University of Chicago, Chicago, IL, USA.
MedStar Washington Hospital Center, Washington, DC, USA.
J Artif Organs. 2021 Dec;24(4):425-432. doi: 10.1007/s10047-021-01261-9. Epub 2021 Apr 1.
Preoperative cardiopulmonary exercise testing (CPET) is well validated for prognostication before advanced surgical heart failure therapies, but its role in prognostication after LVAD surgery has never been studied. VE/VCO2 slope is an important component of CPET which has direct pathophysiologic links to right ventricular (RV) performance. We hypothesized that VE/VCO slope would prognosticate RV dysfunction after LVAD. All CPET studies from a single institution were collected between September 2009 and February 2019. Patients who ultimately underwent LVAD implantation were selectively analyzed. Peak VO2 and VE/VCO2 slope were measured for all patients. We evaluated their association with hemodynamic, echocardiographic and clinical markers of RV dysfunction as well mortality. Patients were stratified into those with a ventilatory class of III or greater. (VE/VCO2 slope of ≥ 36, n = 43) and those with a VE/VCO2 slope < 36 (n = 27). We compared the mortality between the 2 groups, as well as the hemodynamic, echocardiographic and clinical markers of RV dysfunction. 570 patients underwent CPET testing. 145 patients were ultimately referred to the advanced heart failure program and 70 patients later received LVAD implantation. Patients with VE/VCO2 slope of ≥ 36 had higher mortality (30.2% vs. 7.4%, p = 0.02) than patients with VE/VCO2 slope < 36 (n = 27). They also had a higher incidence of clinically important RVF (Acute severe 9.3% vs. 0%, Severe 32.6% vs 25.9%, p = 0.03). Patients with a VE/VCO2 slope ≥ 36 had a higher CVP than those with a lower VE/VCO2 slope (11.2 ± 6.1 vs. 6.0 ± 4.8 mmHg, p = 0.007), and were more likely to have a RA/PCWP ≥ 0.63 (65% vs. 19%, p = 0.008) and a PAPI ≤ 2 (57% vs. 13%, p = 0.008). In contrast, peak VO2 < 12 ml/kg/min was not associated with postoperative RV dysfunction or mortality. Elevated preoperative VE/VCO2 slope is a predictor of postoperative mortality, and is associated with postoperative clinical and hemodynamic markers of impaired RV performance.

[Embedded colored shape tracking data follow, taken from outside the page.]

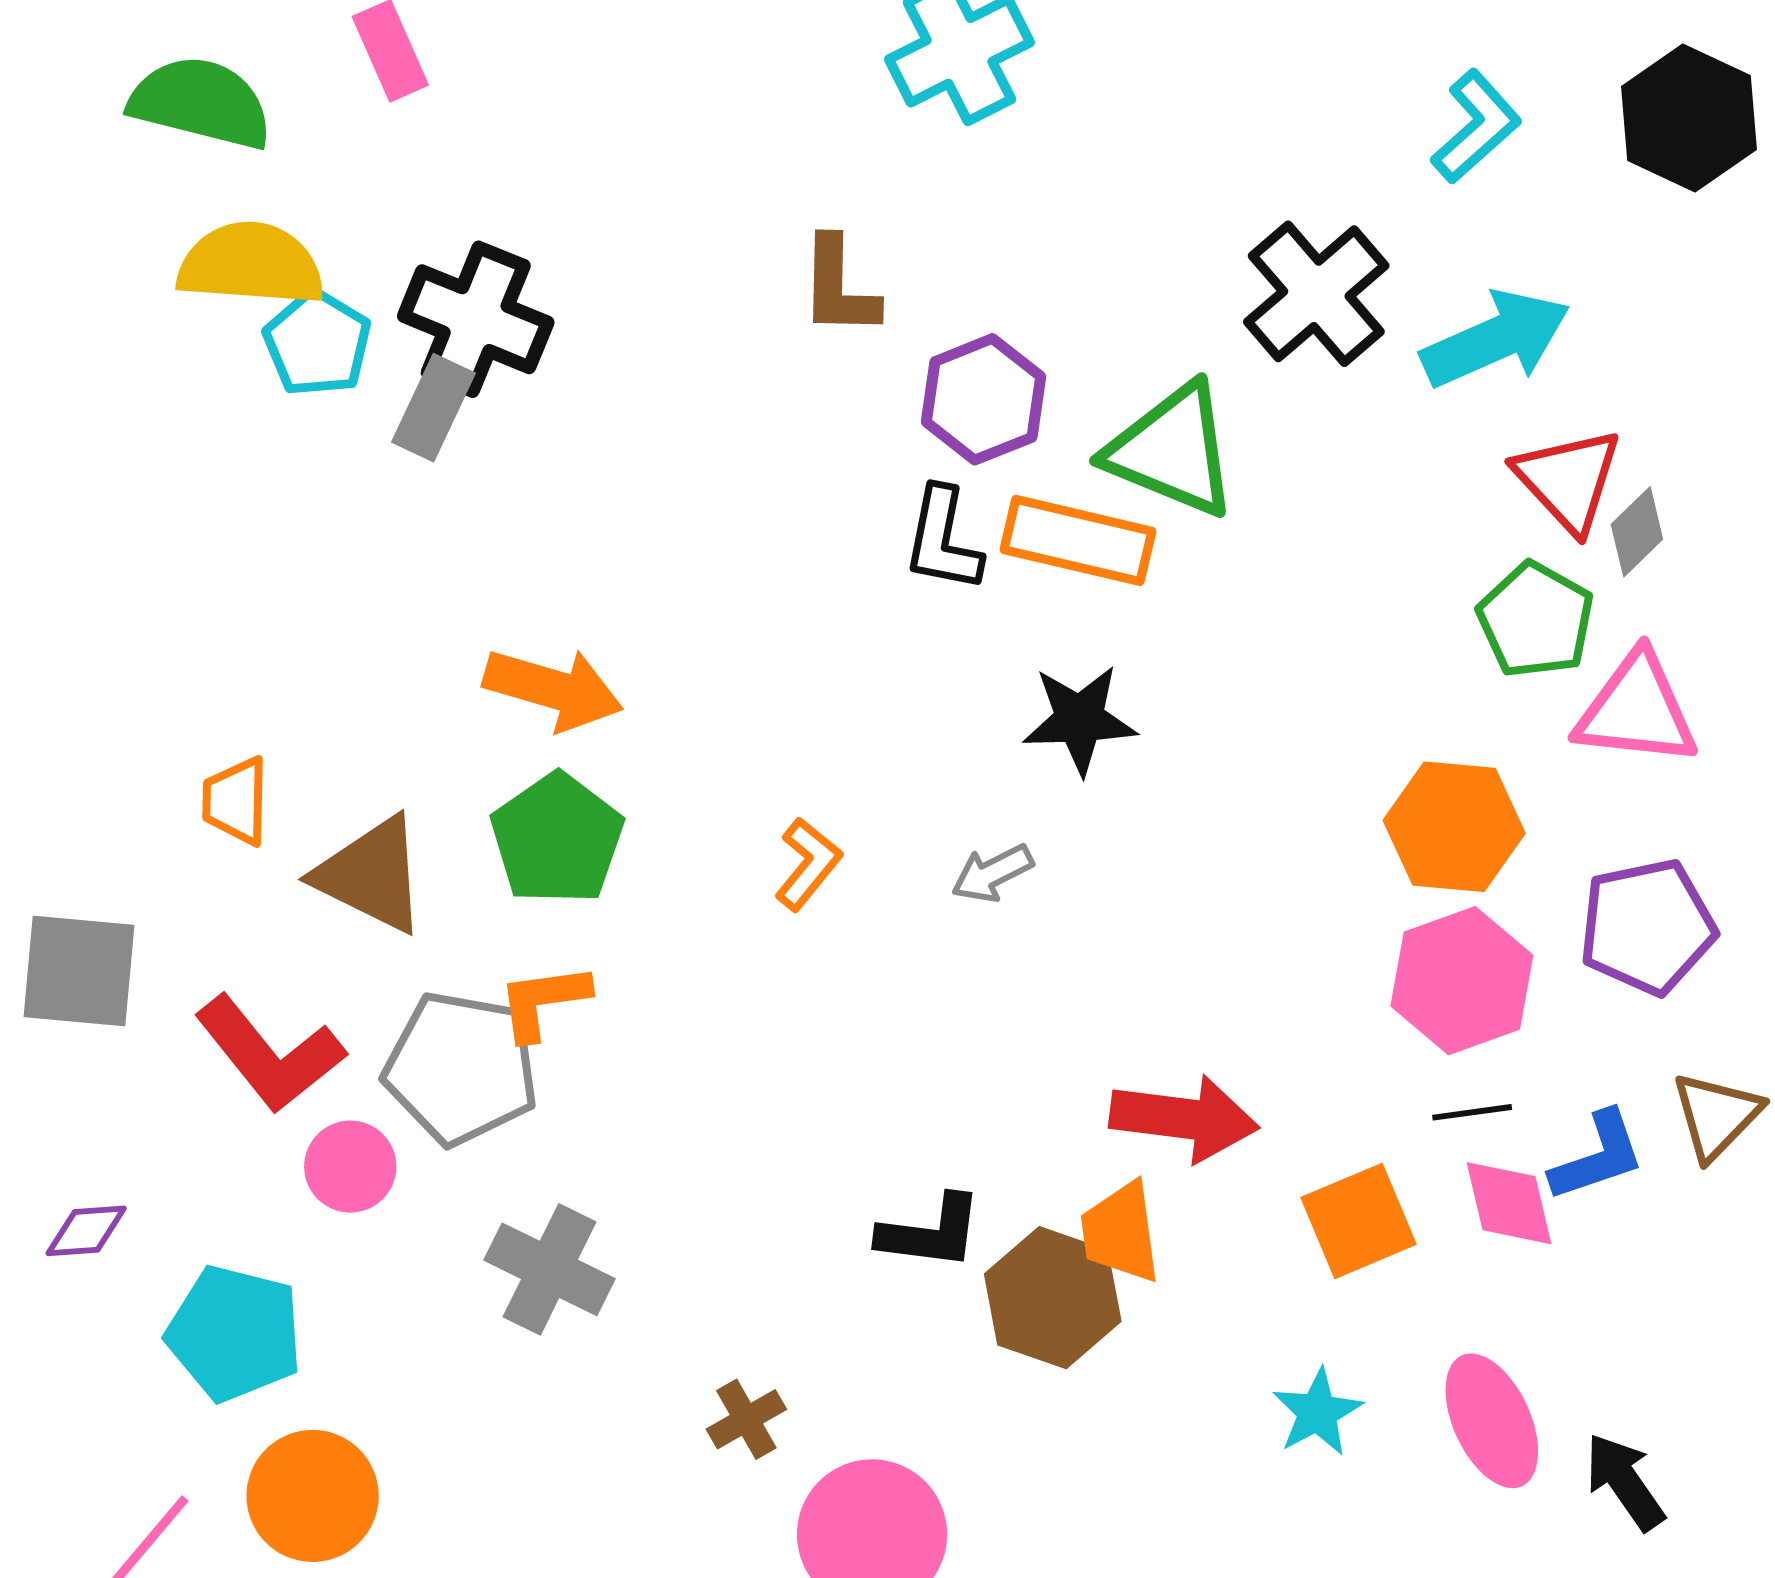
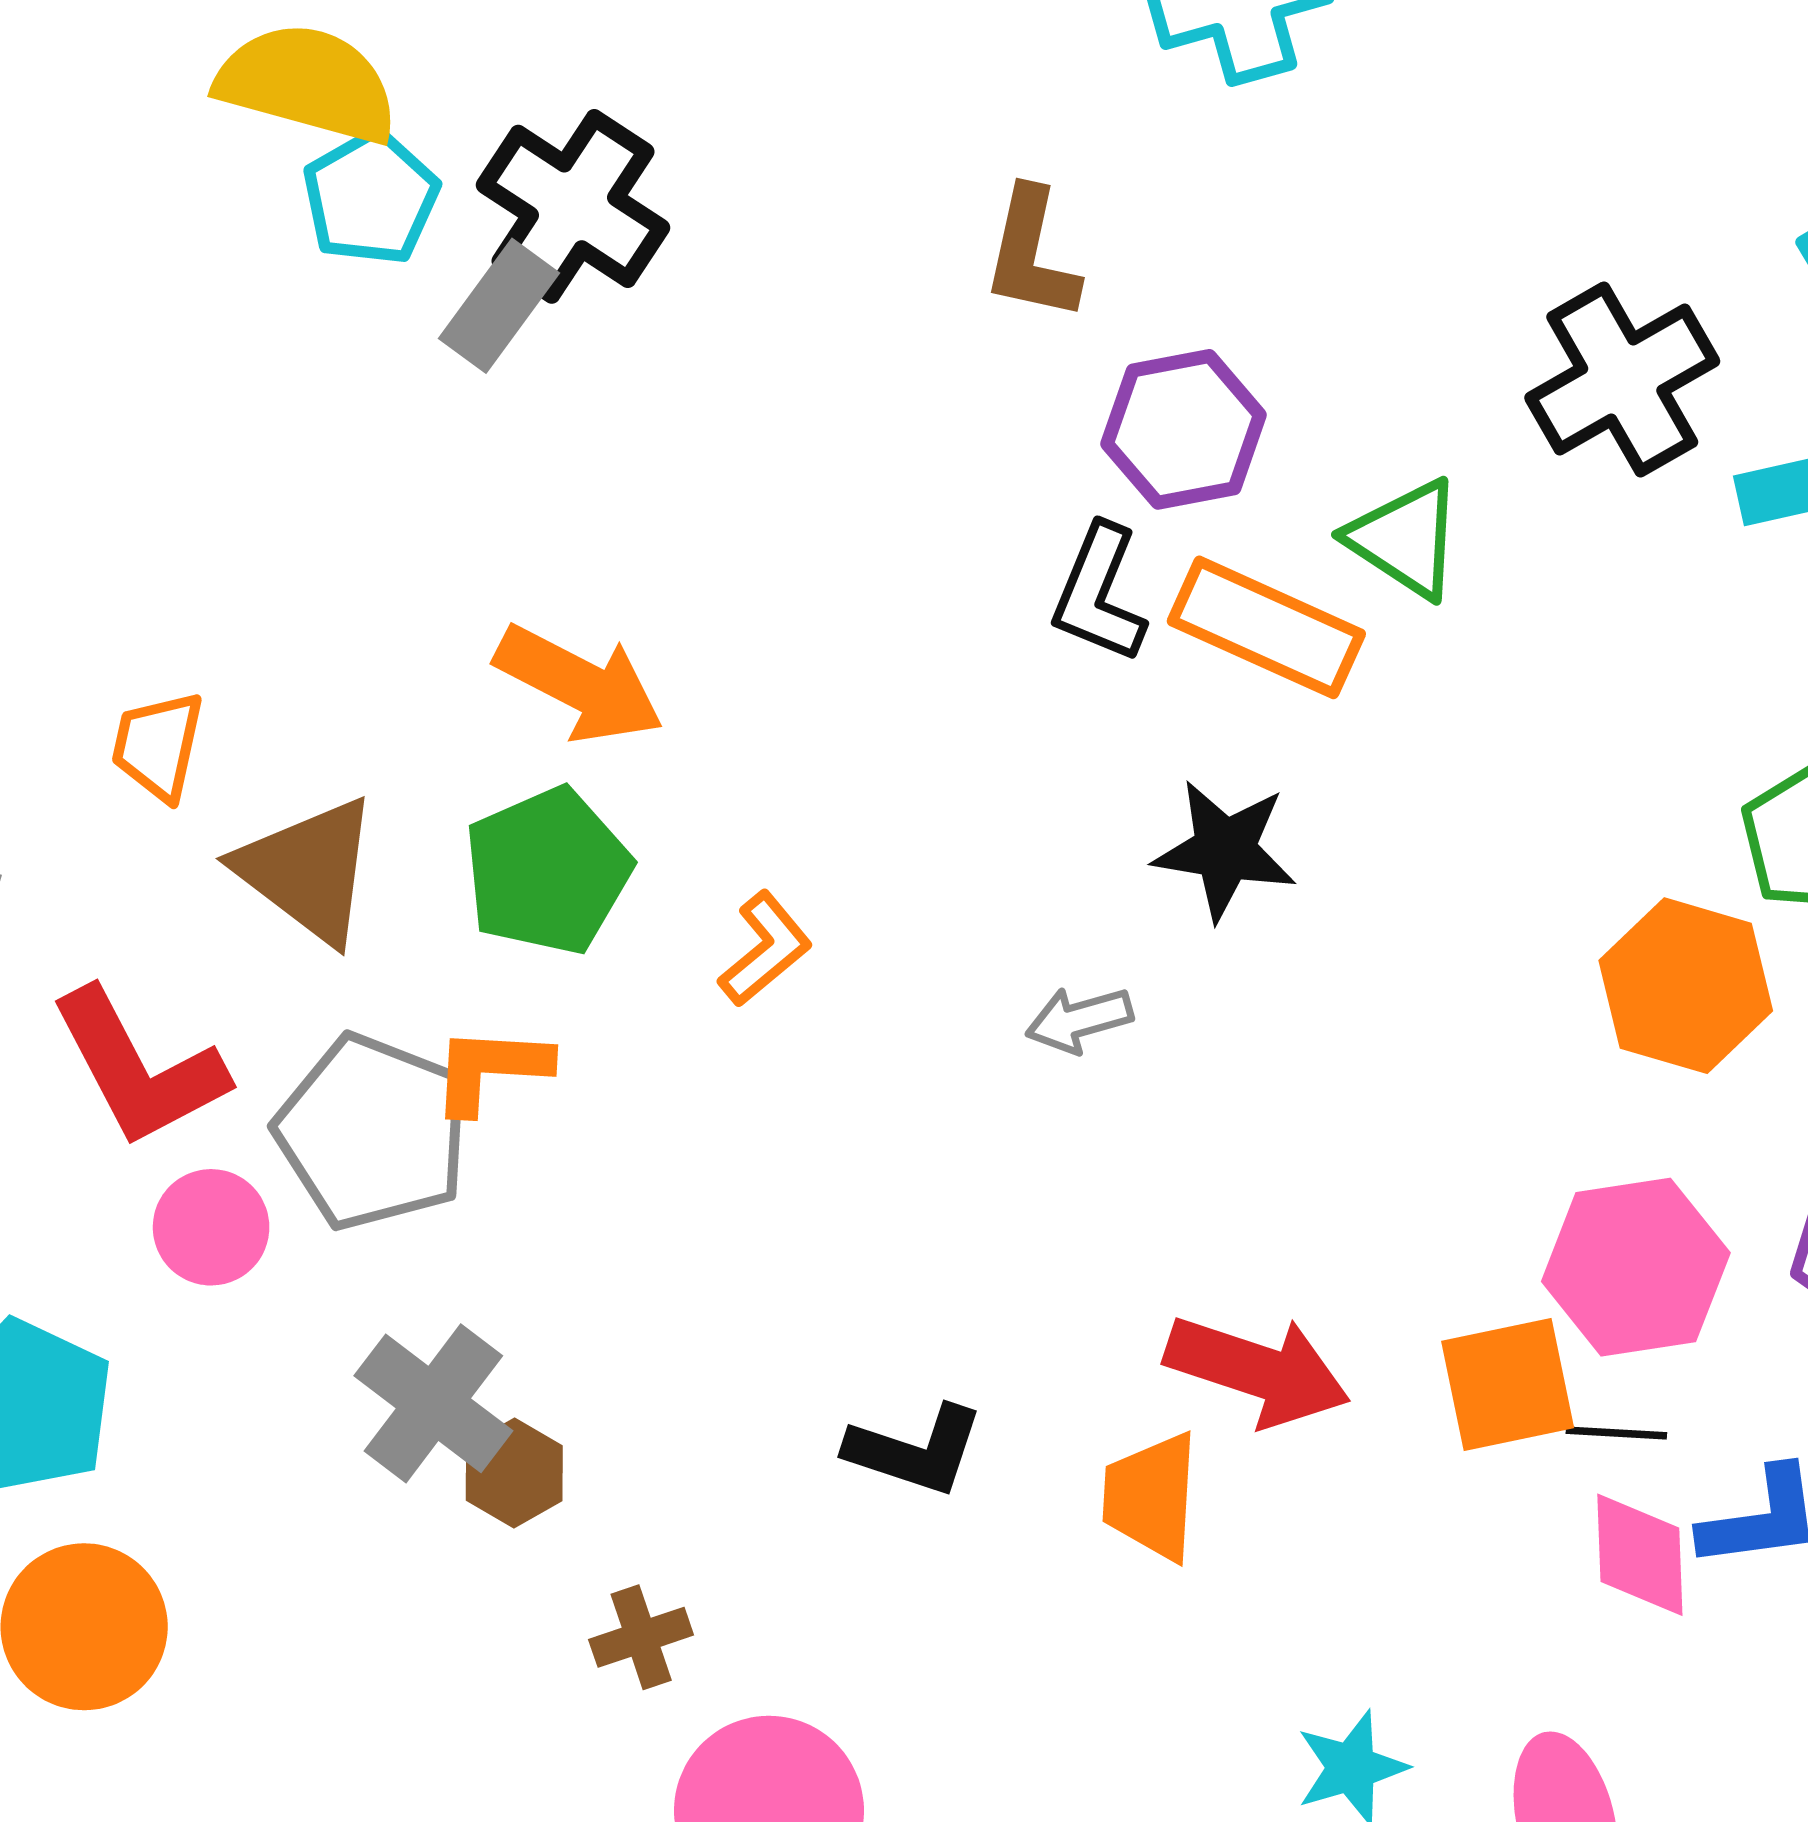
green triangle: (1172, 450) -> (1405, 539), size x0.7
orange hexagon: (1454, 827) -> (1686, 986), moved
orange L-shape: (808, 864) -> (765, 949), moved
orange square: (1358, 1221) -> (1508, 1385), moved
brown hexagon: (1053, 1298) -> (514, 1473), moved, size x0.6

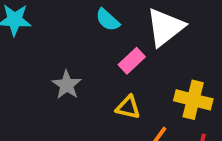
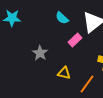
yellow triangle: (128, 107) -> (64, 73), moved

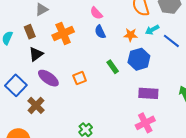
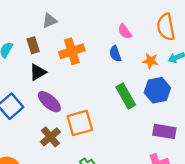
pink semicircle: (96, 13) -> (125, 31), moved
green rectangle: (113, 67) -> (126, 96), size x1.5
orange square: (80, 78) -> (80, 123), moved, size x1.6
brown cross: (36, 105) -> (50, 137), moved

术前心肺运动试验 (CPET) 对预测高级心脏衰竭治疗前的预后具有良好的验证作用,但它在 LVAD 手术后的预后中的作用从未被研究过。VE/VCO2 斜率是 CPET 的一个重要组成部分,它与右心室 (RV) 功能具有直接的病理生理联系。我们假设 VE/VCO 斜率将预测 LVAD 术后 RV 功能障碍。从 2009 年 9 月至 2019 年 2 月,从一家机构收集了所有 CPET 研究。选择性分析最终接受 LVAD 植入的患者。对所有患者测量峰值 VO2 和 VE/VCO2 斜率。我们评估了它们与 RV 功能障碍的血流动力学、超声心动图和临床标志物以及死亡率的关系。患者分为通气分级 III 级或更高的患者 (VE/VCO2 斜率 ≥ 36,n = 43) 和 VE/VCO2 斜率 < 36 的患者 (n = 27)。我们比较了两组之间的死亡率,以及 RV 功能障碍的血流动力学、超声心动图和临床标志物。570 名患者接受了 CPET 检查。145 名患者最终被转介到高级心力衰竭项目,70 名患者随后接受了 LVAD 植入。VE/VCO2 斜率 ≥ 36 的患者死亡率(30.2% vs. 7.4%,p = 0.02)高于 VE/VCO2 斜率 < 36 的患者(27 名)。他们也有更高的临床重要的 RVF 发生率(急性严重 9.3% vs. 0%,严重 32.6% vs. 25.9%,p = 0.03)。VE/VCO2 斜率 ≥ 36 的患者的 CVP 高于 VE/VCO2 斜率较低的患者(11.2 ± 6.1 vs. 6.0 ± 4.8mmHg,p = 0.007),并且更有可能有 RA/PCWP ≥ 0.63(65% vs. 19%,p = 0.008)和 PAPI ≤ 2(57% vs. 13%,p = 0.008)。相比之下,峰值 VO2 < 12ml/kg/min 与术后 RV 功能障碍或死亡率无关。术前 VE/VCO2 斜率升高是术后死亡率的预测因子,并与术后 RV 功能障碍的临床和血流动力学标志物相关。